### WHAT IS NEEDED
Look below for lines that hold the string "控制网站可以使用和显示什么信息" and copy each one.

(Structured page parsing data)

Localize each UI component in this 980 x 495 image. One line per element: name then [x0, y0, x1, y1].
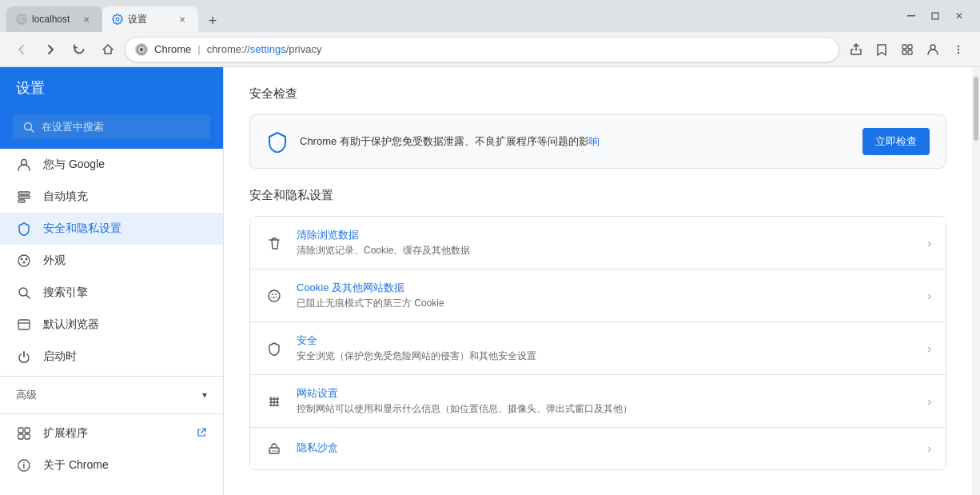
clear-browsing-title: 清除浏览数据 — [297, 228, 914, 242]
cookies-item[interactable]: Cookie 及其他网站数据 已阻止无痕模式下的第三方 Cookie › — [250, 269, 946, 322]
menu-button[interactable] — [946, 38, 970, 62]
cookies-title: Cookie 及其他网站数据 — [297, 281, 914, 295]
tab-localhost-close[interactable]: ✕ — [80, 13, 93, 26]
svg-rect-19 — [18, 192, 30, 194]
privacy-sandbox-item[interactable]: 隐私沙盒 › — [250, 428, 946, 469]
chevron-right-icon-2: › — [927, 289, 931, 302]
site-settings-content: 网站设置 控制网站可以使用和显示什么信息（如位置信息、摄像头、弹出式窗口及其他） — [297, 386, 914, 416]
sidebar-divider — [0, 376, 223, 377]
privacy-sandbox-title: 隐私沙盒 — [297, 441, 914, 455]
tab-settings-icon — [112, 14, 123, 25]
sidebar-item-browser[interactable]: 默认浏览器 — [0, 309, 223, 341]
search-icon — [22, 121, 35, 134]
main-area: 设置 在设置中搜索 您与 Google 自动填充 — [0, 67, 980, 495]
browser-frame: localhost ✕ 设置 ✕ + ✕ — [0, 0, 980, 495]
svg-point-15 — [958, 51, 959, 53]
settings-list: 清除浏览数据 清除浏览记录、Cookie、缓存及其他数据 › Cookie 及其… — [249, 216, 946, 470]
address-url: chrome://settings/privacy — [207, 43, 322, 55]
safety-check-link[interactable]: 响 — [589, 135, 600, 147]
sidebar-item-autofill[interactable]: 自动填充 — [0, 181, 223, 213]
sidebar-item-startup[interactable]: 启动时 — [0, 341, 223, 373]
address-separator: | — [197, 43, 200, 55]
tab-settings-close[interactable]: ✕ — [176, 13, 189, 26]
sidebar-item-extensions[interactable]: 扩展程序 — [0, 417, 223, 449]
svg-rect-33 — [25, 434, 30, 439]
forward-button[interactable] — [38, 38, 62, 62]
search-placeholder[interactable]: 在设置中搜索 — [42, 120, 104, 134]
extensions-button[interactable] — [895, 38, 919, 62]
tab-strip: localhost ✕ 设置 ✕ + — [6, 0, 900, 32]
svg-point-13 — [958, 45, 959, 46]
svg-rect-21 — [18, 200, 25, 202]
svg-point-37 — [272, 293, 273, 295]
svg-rect-20 — [18, 196, 30, 198]
safety-check-button[interactable]: 立即检查 — [862, 128, 930, 155]
sidebar-item-search-label: 搜索引擎 — [43, 285, 88, 300]
security-item[interactable]: 安全 安全浏览（保护您免受危险网站的侵害）和其他安全设置 › — [250, 322, 946, 375]
security-title: 安全 — [297, 333, 914, 348]
chevron-right-icon: › — [927, 237, 931, 249]
security-content: 安全 安全浏览（保护您免受危险网站的侵害）和其他安全设置 — [297, 333, 914, 363]
site-settings-title: 网站设置 — [297, 386, 914, 401]
sidebar-item-about[interactable]: i 关于 Chrome — [0, 449, 223, 481]
power-icon — [16, 349, 32, 365]
site-settings-subtitle: 控制网站可以使用和显示什么信息（如位置信息、摄像头、弹出式窗口及其他） — [297, 402, 914, 416]
tab-settings[interactable]: 设置 ✕ — [102, 6, 198, 32]
svg-rect-5 — [932, 13, 938, 19]
share-button[interactable] — [844, 38, 868, 62]
svg-rect-28 — [18, 320, 30, 329]
svg-rect-10 — [902, 50, 906, 54]
sidebar-item-search[interactable]: 搜索引擎 — [0, 277, 223, 309]
new-tab-button[interactable]: + — [201, 10, 224, 32]
home-button[interactable] — [96, 38, 120, 62]
sidebar-item-privacy[interactable]: 安全和隐私设置 — [0, 213, 223, 245]
svg-point-39 — [273, 297, 275, 298]
address-scheme: Chrome — [154, 43, 191, 55]
extensions-label: 扩展程序 — [43, 426, 88, 441]
tab-localhost-title: localhost — [32, 14, 70, 25]
svg-point-38 — [275, 293, 277, 295]
safety-check-title: 安全检查 — [249, 86, 946, 102]
sidebar-item-startup-label: 启动时 — [43, 349, 77, 364]
sidebar-item-appearance[interactable]: 外观 — [0, 245, 223, 277]
sidebar-advanced-section[interactable]: 高级 ▾ — [0, 380, 223, 410]
svg-point-14 — [958, 48, 959, 50]
bookmark-button[interactable] — [870, 38, 894, 62]
address-bar[interactable]: Chrome | chrome://settings/privacy — [125, 37, 839, 62]
safety-check-card: Chrome 有助于保护您免受数据泄露、不良扩展程序等问题的影响 立即检查 — [249, 114, 946, 169]
safety-check-description: Chrome 有助于保护您免受数据泄露、不良扩展程序等问题的影 — [300, 135, 589, 147]
tab-localhost[interactable]: localhost ✕ — [6, 6, 102, 32]
site-security-icon — [135, 43, 148, 56]
back-button[interactable] — [10, 38, 34, 62]
autofill-icon — [16, 189, 32, 205]
svg-point-24 — [26, 258, 28, 261]
profile-button[interactable] — [921, 38, 945, 62]
sidebar: 设置 在设置中搜索 您与 Google 自动填充 — [0, 67, 224, 495]
restore-button[interactable] — [924, 5, 946, 27]
site-settings-item[interactable]: 网站设置 控制网站可以使用和显示什么信息（如位置信息、摄像头、弹出式窗口及其他）… — [250, 375, 946, 428]
clear-browsing-item[interactable]: 清除浏览数据 清除浏览记录、Cookie、缓存及其他数据 › — [250, 217, 946, 269]
svg-point-41 — [276, 296, 277, 297]
close-button[interactable]: ✕ — [948, 5, 970, 27]
chevron-down-icon: ▾ — [202, 389, 207, 401]
sidebar-divider-2 — [0, 413, 223, 414]
tab-localhost-icon — [16, 14, 27, 25]
content-wrapper: 安全检查 Chrome 有助于保护您免受数据泄露、不良扩展程序等问题的影响 立即… — [224, 67, 980, 495]
extensions-icon — [16, 425, 32, 441]
security-subtitle: 安全浏览（保护您免受危险网站的侵害）和其他安全设置 — [297, 349, 914, 363]
settings-title: 设置 — [16, 80, 45, 96]
minimize-button[interactable] — [900, 5, 922, 27]
reload-button[interactable] — [67, 38, 91, 62]
safety-shield-icon — [266, 130, 289, 153]
advanced-label: 高级 — [16, 388, 37, 402]
chevron-right-icon-5: › — [927, 442, 931, 455]
sidebar-item-google-label: 您与 Google — [43, 158, 105, 172]
scrollbar-thumb[interactable] — [974, 77, 978, 141]
safety-check-text: Chrome 有助于保护您免受数据泄露、不良扩展程序等问题的影响 — [300, 134, 851, 150]
cookies-subtitle: 已阻止无痕模式下的第三方 Cookie — [297, 297, 914, 310]
svg-rect-11 — [908, 50, 912, 54]
scrollbar[interactable] — [972, 67, 980, 495]
svg-point-25 — [23, 261, 26, 264]
sidebar-item-google[interactable]: 您与 Google — [0, 149, 223, 181]
svg-rect-4 — [907, 15, 915, 17]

### WRITTEN REPLY
site-settings-content: 网站设置 控制网站可以使用和显示什么信息（如位置信息、摄像头、弹出式窗口及其他） — [297, 386, 914, 416]
site-settings-subtitle: 控制网站可以使用和显示什么信息（如位置信息、摄像头、弹出式窗口及其他） — [297, 402, 914, 416]
site-settings-item[interactable]: 网站设置 控制网站可以使用和显示什么信息（如位置信息、摄像头、弹出式窗口及其他）… — [250, 375, 946, 428]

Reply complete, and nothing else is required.